# Task directions:
Find and copy each line of the listing below that has the word "định" in it.

*** Opening of Entries supplied ***

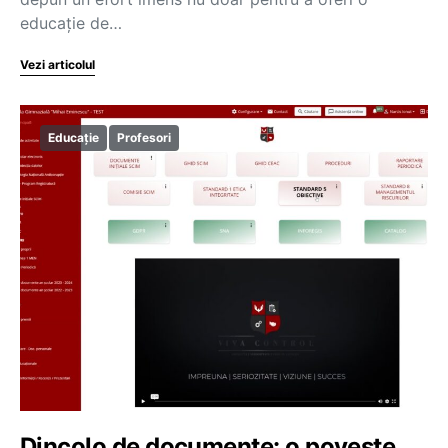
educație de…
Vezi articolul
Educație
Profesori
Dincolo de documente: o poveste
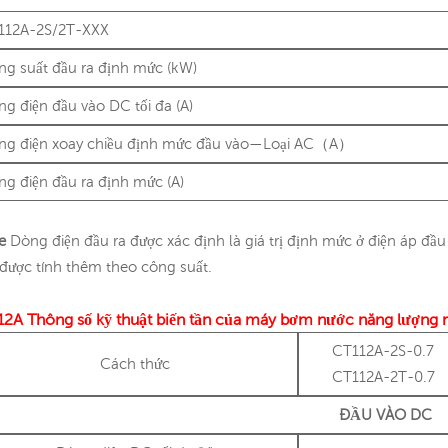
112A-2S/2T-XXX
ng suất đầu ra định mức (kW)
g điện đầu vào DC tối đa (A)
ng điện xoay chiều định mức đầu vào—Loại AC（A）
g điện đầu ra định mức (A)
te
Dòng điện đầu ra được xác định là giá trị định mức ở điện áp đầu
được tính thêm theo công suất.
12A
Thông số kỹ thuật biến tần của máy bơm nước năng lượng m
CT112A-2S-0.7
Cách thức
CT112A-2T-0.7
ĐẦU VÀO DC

*** Close of Entries supplied ***
*** Opening of Entries supplied ***

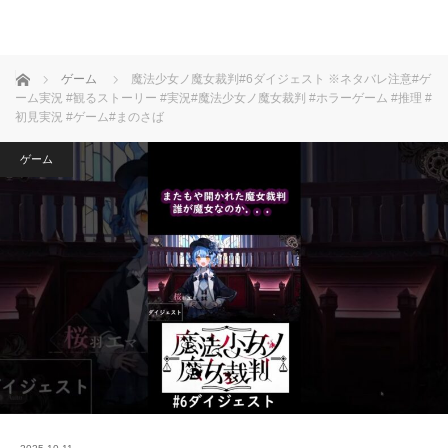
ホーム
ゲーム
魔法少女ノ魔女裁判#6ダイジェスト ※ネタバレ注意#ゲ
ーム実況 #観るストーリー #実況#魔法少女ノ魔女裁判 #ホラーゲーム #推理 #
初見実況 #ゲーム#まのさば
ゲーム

*** Close of Entries supplied ***
*** Opening of Entries supplied ***

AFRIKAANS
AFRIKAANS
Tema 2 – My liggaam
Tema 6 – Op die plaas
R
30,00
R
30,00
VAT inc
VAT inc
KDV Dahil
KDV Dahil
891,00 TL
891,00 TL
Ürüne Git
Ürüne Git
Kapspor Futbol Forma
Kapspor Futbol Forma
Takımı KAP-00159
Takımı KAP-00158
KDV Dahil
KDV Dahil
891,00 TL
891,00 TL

*** Close of Entries supplied ***

# Answer to the exercise:
ng suất đầu ra định mức (kW)
ng điện xoay chiều định mức đầu vào—Loại AC（A）
g điện đầu ra định mức (A)
Dòng điện đầu ra được xác định là giá trị định mức ở điện áp đầu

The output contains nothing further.